▶ [PROBLEM STATEMENT]:
Print every line below exactly as written, but leave the pictures behind.

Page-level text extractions
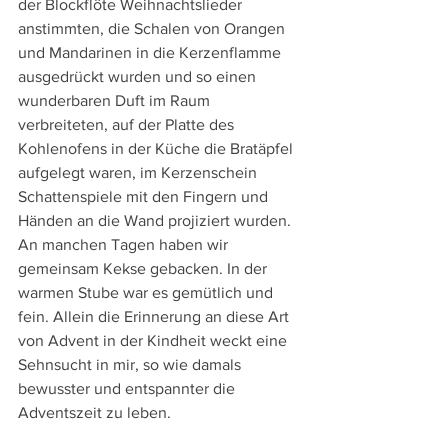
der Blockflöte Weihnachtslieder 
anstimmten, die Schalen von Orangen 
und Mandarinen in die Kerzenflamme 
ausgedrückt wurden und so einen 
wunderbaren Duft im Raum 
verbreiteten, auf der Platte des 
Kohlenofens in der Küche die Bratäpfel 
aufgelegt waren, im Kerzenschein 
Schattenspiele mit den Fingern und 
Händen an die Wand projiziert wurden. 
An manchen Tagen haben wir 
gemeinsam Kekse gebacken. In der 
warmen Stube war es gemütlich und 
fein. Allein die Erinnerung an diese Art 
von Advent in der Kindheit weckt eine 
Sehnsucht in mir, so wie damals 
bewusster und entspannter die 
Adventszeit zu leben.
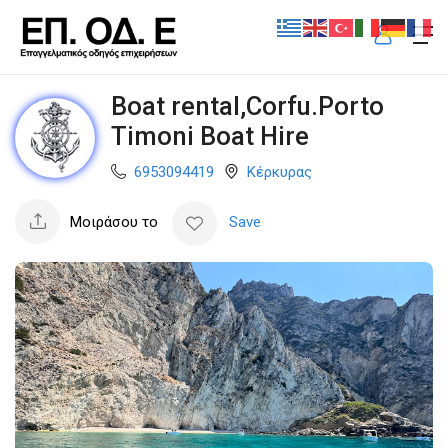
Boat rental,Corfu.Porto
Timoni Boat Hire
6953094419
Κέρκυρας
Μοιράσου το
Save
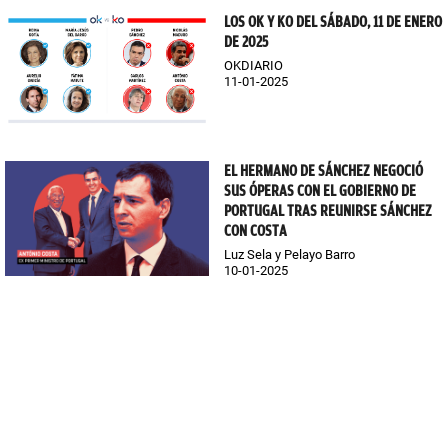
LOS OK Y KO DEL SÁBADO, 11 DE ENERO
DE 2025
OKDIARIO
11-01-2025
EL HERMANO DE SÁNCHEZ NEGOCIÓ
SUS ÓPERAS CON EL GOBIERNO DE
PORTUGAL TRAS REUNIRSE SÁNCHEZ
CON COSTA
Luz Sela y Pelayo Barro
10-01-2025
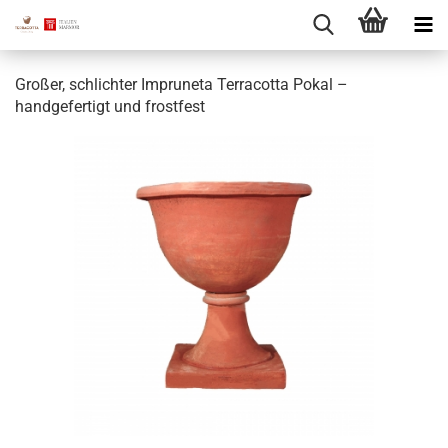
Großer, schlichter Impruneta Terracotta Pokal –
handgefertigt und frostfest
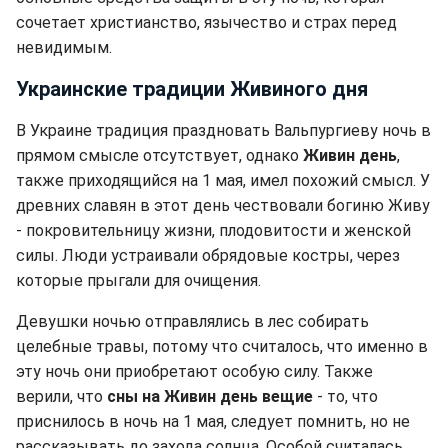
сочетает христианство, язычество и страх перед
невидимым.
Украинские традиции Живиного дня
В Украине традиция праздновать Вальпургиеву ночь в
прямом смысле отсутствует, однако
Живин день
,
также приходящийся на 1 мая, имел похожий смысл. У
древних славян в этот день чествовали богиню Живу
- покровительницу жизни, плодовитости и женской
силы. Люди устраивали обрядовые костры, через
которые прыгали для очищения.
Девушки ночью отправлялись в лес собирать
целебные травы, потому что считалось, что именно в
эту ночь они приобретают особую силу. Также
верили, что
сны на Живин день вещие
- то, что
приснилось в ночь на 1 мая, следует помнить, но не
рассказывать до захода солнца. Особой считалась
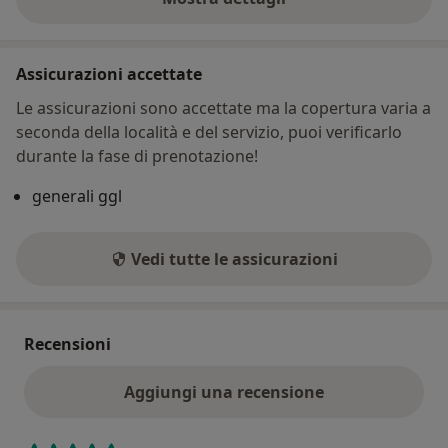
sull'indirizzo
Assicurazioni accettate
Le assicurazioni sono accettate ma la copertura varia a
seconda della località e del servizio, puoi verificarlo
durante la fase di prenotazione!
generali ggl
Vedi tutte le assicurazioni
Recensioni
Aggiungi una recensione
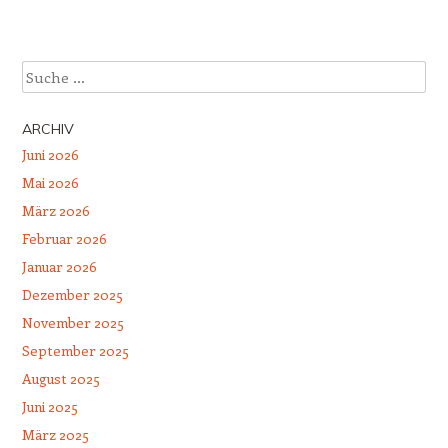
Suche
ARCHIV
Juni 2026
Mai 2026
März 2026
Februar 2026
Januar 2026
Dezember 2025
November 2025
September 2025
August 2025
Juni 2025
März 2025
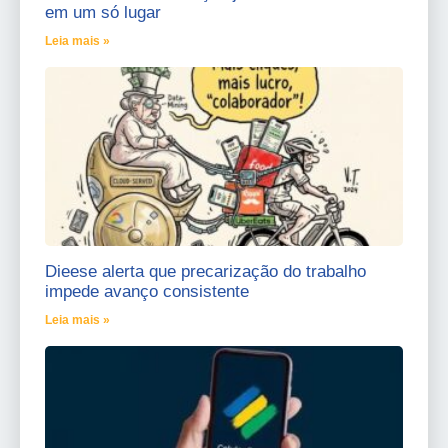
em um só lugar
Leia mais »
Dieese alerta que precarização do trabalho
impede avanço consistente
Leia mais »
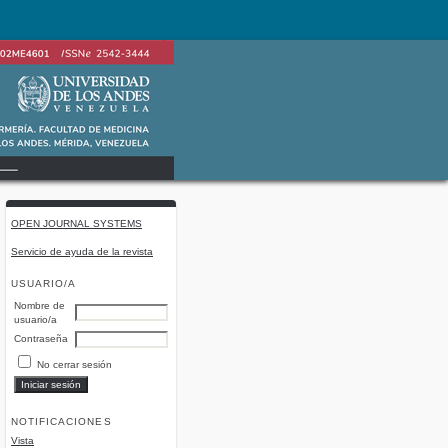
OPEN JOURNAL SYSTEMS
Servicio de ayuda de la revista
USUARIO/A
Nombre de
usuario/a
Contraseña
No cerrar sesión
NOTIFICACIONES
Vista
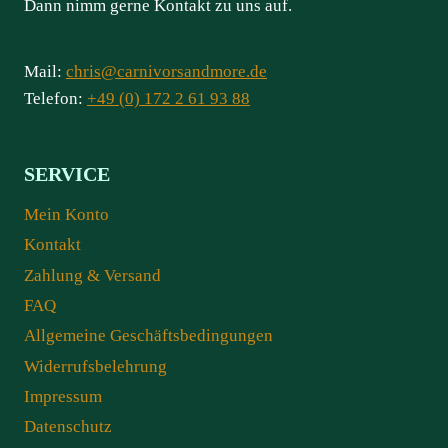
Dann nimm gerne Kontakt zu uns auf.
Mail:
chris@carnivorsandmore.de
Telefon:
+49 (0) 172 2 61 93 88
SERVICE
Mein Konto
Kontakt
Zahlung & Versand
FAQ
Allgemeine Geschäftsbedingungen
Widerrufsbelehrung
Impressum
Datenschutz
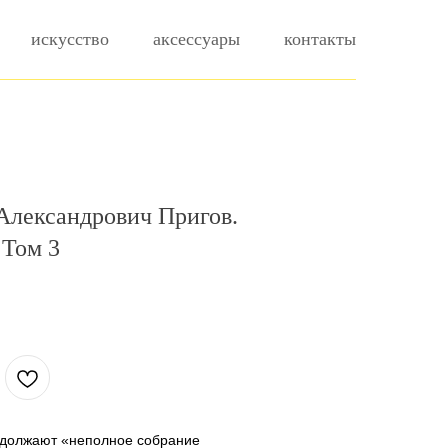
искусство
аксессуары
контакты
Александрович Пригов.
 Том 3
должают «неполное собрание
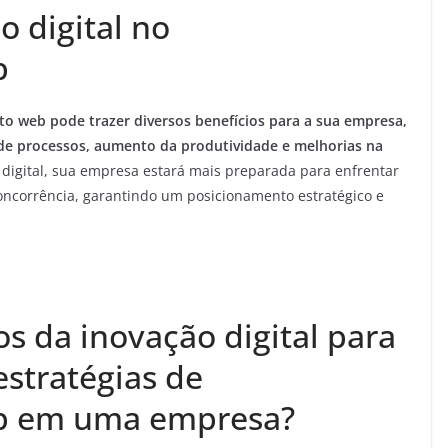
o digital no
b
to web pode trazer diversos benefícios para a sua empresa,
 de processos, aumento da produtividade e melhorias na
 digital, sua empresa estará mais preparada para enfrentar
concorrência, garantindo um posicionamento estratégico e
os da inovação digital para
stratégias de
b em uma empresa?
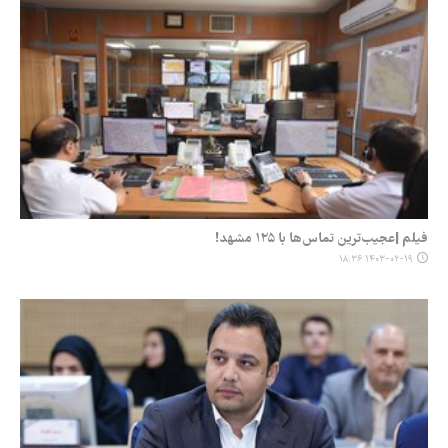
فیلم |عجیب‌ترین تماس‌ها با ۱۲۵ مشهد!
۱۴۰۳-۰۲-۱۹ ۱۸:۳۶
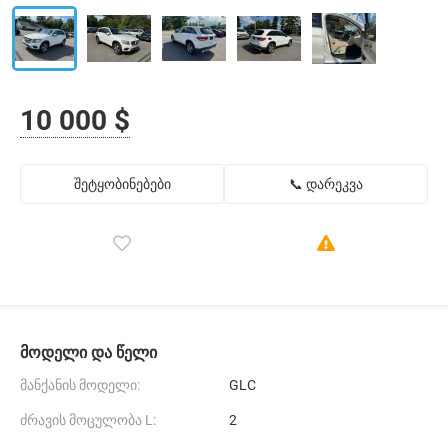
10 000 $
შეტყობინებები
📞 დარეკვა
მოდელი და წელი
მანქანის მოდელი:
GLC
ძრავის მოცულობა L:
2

▶ [ANSWER SPACE]:
der Blockflöte Weihnachtslieder 
anstimmten, die Schalen von Orangen 
und Mandarinen in die Kerzenflamme 
ausgedrückt wurden und so einen 
wunderbaren Duft im Raum 
verbreiteten, auf der Platte des 
Kohlenofens in der Küche die Bratäpfel 
aufgelegt waren, im Kerzenschein 
Schattenspiele mit den Fingern und 
Händen an die Wand projiziert wurden. 
An manchen Tagen haben wir 
gemeinsam Kekse gebacken. In der 
warmen Stube war es gemütlich und 
fein. Allein die Erinnerung an diese Art 
von Advent in der Kindheit weckt eine 
Sehnsucht in mir, so wie damals 
bewusster und entspannter die 
Adventszeit zu leben.
Boat rental,Corfu.Porto
Timoni Boat Hire
6953094419
Κέρκυρας
Μοιράσου το
Save
LOS OK Y KO DEL SÁBADO, 11 DE ENERO
DE 2025
OKDIARIO
11-01-2025
EL HERMANO DE SÁNCHEZ NEGOCIÓ
SUS ÓPERAS CON EL GOBIERNO DE
PORTUGAL TRAS REUNIRSE SÁNCHEZ
CON COSTA
Luz Sela y Pelayo Barro
10-01-2025
Großer, schlichter Impruneta Terracotta Pokal –
handgefertigt und frostfest
сочетает христианство, язычество и страх перед
невидимым.
Украинские традиции Живиного дня
В Украине традиция праздновать Вальпургиеву ночь в
прямом смысле отсутствует, однако
Живин день
,
также приходящийся на 1 мая, имел похожий смысл. У
древних славян в этот день чествовали богиню Живу
- покровительницу жизни, плодовитости и женской
силы. Люди устраивали обрядовые костры, через
которые прыгали для очищения.
Девушки ночью отправлялись в лес собирать
целебные травы, потому что считалось, что именно в
эту ночь они приобретают особую силу. Также
верили, что
сны на Живин день вещие
- то, что
приснилось в ночь на 1 мая, следует помнить, но не
рассказывать до захода солнца. Особой считалась
sull'indirizzo
Assicurazioni accettate
Le assicurazioni sono accettate ma la copertura varia a
seconda della località e del servizio, puoi verificarlo
durante la fase di prenotazione!
generali ggl
Vedi tutte le assicurazioni
Recensioni
Aggiungi una recensione
Suche
ARCHIV
Juni 2026
Mai 2026
März 2026
Februar 2026
Januar 2026
Dezember 2025
November 2025
September 2025
August 2025
Juni 2025
März 2025
em um só lugar
Leia mais »
Dieese alerta que precarização do trabalho
impede avanço consistente
Leia mais »
OPEN JOURNAL SYSTEMS
Servicio de ayuda de la revista
USUARIO/A
Nombre de
usuario/a
Contraseña
No cerrar sesión
NOTIFICACIONES
Vista
Dann nimm gerne Kontakt zu uns auf.
Mail:
chris@carnivorsandmore.de
Telefon:
+49 (0) 172 2 61 93 88
SERVICE
Mein Konto
Kontakt
Zahlung & Versand
FAQ
Allgemeine Geschäftsbedingungen
Widerrufsbelehrung
Impressum
Datenschutz
искусство
аксессуары
контакты
Александрович Пригов.
 Том 3
должают «неполное собрание
o digital no
b
to web pode trazer diversos benefícios para a sua empresa,
 de processos, aumento da produtividade e melhorias na
 digital, sua empresa estará mais preparada para enfrentar
concorrência, garantindo um posicionamento estratégico e
os da inovação digital para
stratégias de
b em uma empresa?
فیلم |عجیب‌ترین تماس‌ها با ۱۲۵ مشهد!
۱۴۰۳-۰۲-۱۹ ۱۸:۳۶
10 000 $
შეტყობინებები
📞 დარეკვა
მოდელი და წელი
მანქანის მოდელი:
GLC
ძრავის მოცულობა L:
2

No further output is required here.